Interest is ploughed back into the scheme after a small rate is paid to investors. Holyrood in Scotland actually has a dedicated Minister for Social Justice with responsibility for mainstreaming policies into the big spending departments. Social Justice has its own budget and is at the heart of the Scottish Executive’s programme. Minister Margaret Curran says that ministers must take into account, when developing future spending plans that: In five years time we have to show that health inequalities have educed and that more young people are going into further education, or we will have failed…….. Poverty damages people and their families but it also harms……. competitiveness and economic performance Regeneration and Renewal October 2002 18:17 The social justice programme is directing money and resources into new areas and has transferred 80,000 homes to new community-based landlords giving, in a similar manner as the Credit Unions, more control, self-esteem and equity to those more disadvantaged.
Thus, if government intervention is prompt and appropriate social injustice can be alleviated.
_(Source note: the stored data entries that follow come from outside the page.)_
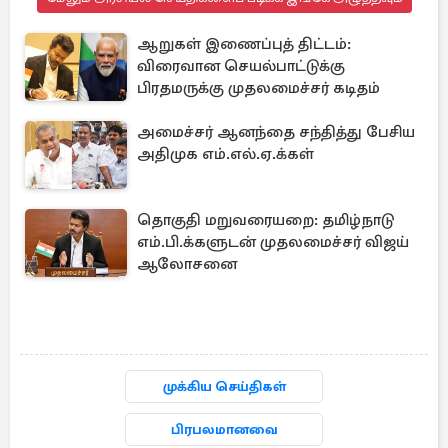
ஆறுகள் இணைப்புத் திட்டம்:
விரைவான செயல்பாட்டுக்கு
பிரதமருக்கு முதலமைச்சர் கடிதம்
அமைச்சர் ஆனந்தை சந்தித்து பேசிய
அதிமுக எம்.எல்.ஏ.க்கள்
தொகுதி மறுவரையறை: தமிழ்நாடு
எம்.பி.க்களுடன் முதலமைச்சர் விஜய்
ஆலோசனை
முக்கிய செய்திகள்
பிரபலமானவை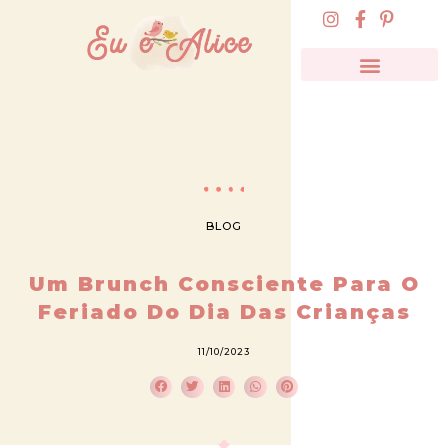
BLOG
Um Brunch Consciente Para O
Feriado Do Dia Das Crianças
11/10/2023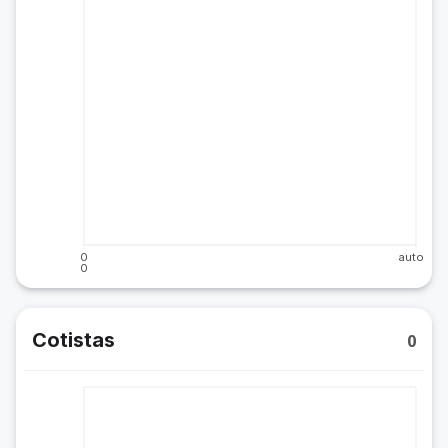
0
auto
0
Cotistas
0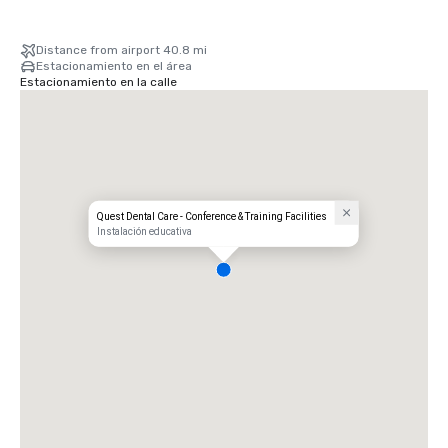
Distance from airport 40.8 mi
Estacionamiento en el área
Estacionamiento en la calle
Quest Dental Care - Conference & Training Facilities
Instalación educativa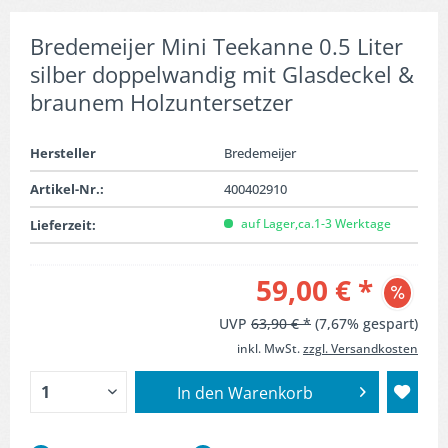
Bredemeijer Mini Teekanne 0.5 Liter
silber doppelwandig mit Glasdeckel &
braunem Holzuntersetzer
Hersteller
Bredemeijer
Artikel-Nr.:
400402910
auf Lager,ca.1-3 Werktage
Lieferzeit:
59,00 € *
UVP
63,90 € *
(7,67% gespart)
inkl. MwSt.
zzgl. Versandkosten
In den
Warenkorb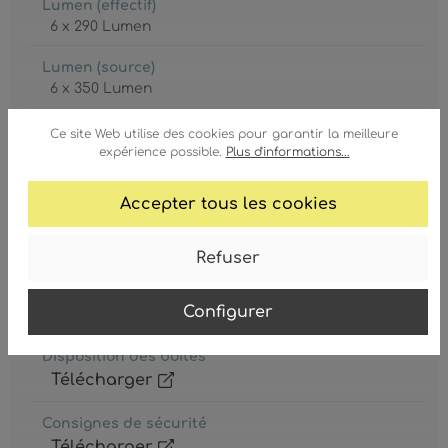
Lumen (effectif)
6 x 290 Lumen
Lumen (source)
6 x 350 Lumen
Tension
Ce site Web utilise des cookies pour garantir la meilleure
230 Volt
expérience possible.
Plus d'informations...
Accepter tous les cookies
Refuser
Mode d'emploi
Configurer
Télécharger
Disposition des boîtes
Télécharger
Consignes de sécurité
Télécharger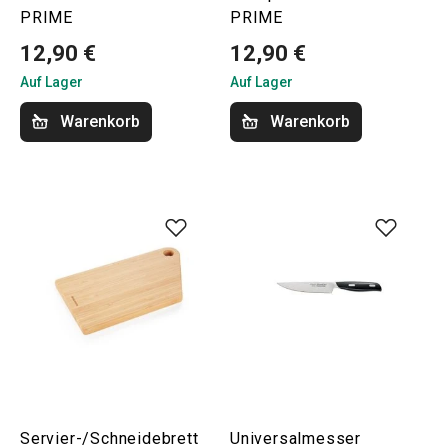
PRIME
PRIME
12,90 €
12,90 €
Auf Lager
Auf Lager
Warenkorb
Warenkorb
Servier-/Schneidebrett
Universalmesser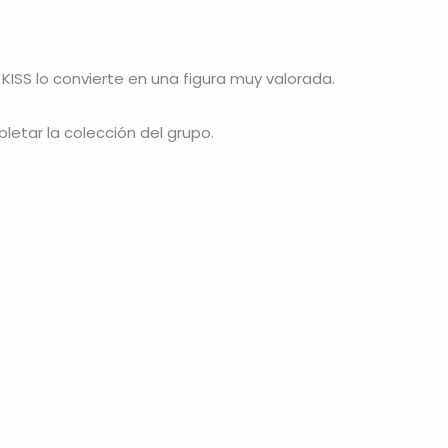
 KISS lo convierte en una figura muy valorada.
letar la colección del grupo.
New Labour would appear to be attempting to learn from Keynes and the monetarists in an effort to close the gaps between rich and poor and combine an efficient economy with a greater level of social justice. They claim that it is patronising the working class to assume that they do not have the same aspirations as the more socially advantaged.
It could be said that they concern themselves more with greater inequality leveling strategies by using the welfare state to create a more equal society (Giddens 1998:10) In turn however, the welfare state is criticised by the Neoliberals; it is seen to encourage the feckless and discourage enterprise in the individual, thus causing resentment. Giddens suggests a market-led economic growth as an alternative saying that ‘welfare should be understood not as state benefits, but as maximizing economic progress and therefore overall wealth’.
He claims that his would promote economic progress and therefore overall wealth and, ultimately, equity and fairness. Old style socialism, then, would appear to be obsolete; such approaches are likely to result in people becoming more disadvantaged. Hayek claimed that socialism destroyed the basis of all morals (Gamble 1996:26) but it could be argued that socialism at least questioned the organization of the economic structure of society: The tradition of ethical socialism has always sought to occupy the high moral ground, condemning capitalism for its disregard of orality and its encouragement of individual selfishness and greed (Gamble 1996:26) He felt that socialism did not show an understanding of the ‘basis of modern civilisation’ The Third Way, although often seen as a combination of other theories, is attempting to deal with individual freedom and social justice by, for instance, making the benefits system a two-way process – recipients should adhere to certain conditions and contribute to the society which seeks to pay it an ‘income’. This is a definite attempt to deal with the problem and would appear to be a good compromise of Keynesianism and monetarist principles.
By way of contrast, a stakeholder economy may contribute to a more equal efficiency/equity balance; when workers are actively involved in their own futures they tend to participate more fully; Richard Branson, for instance, has purchased an island where he allows employees to holiday free of charge. Thus workers, instead of expecting the state and business to fulfill certain obligations instead have their own obligations. A civilized society, then, should be able to derive the benefits of capitalism without the disadvantages; a social system that demands true altruism will fail because it sets great demands on people.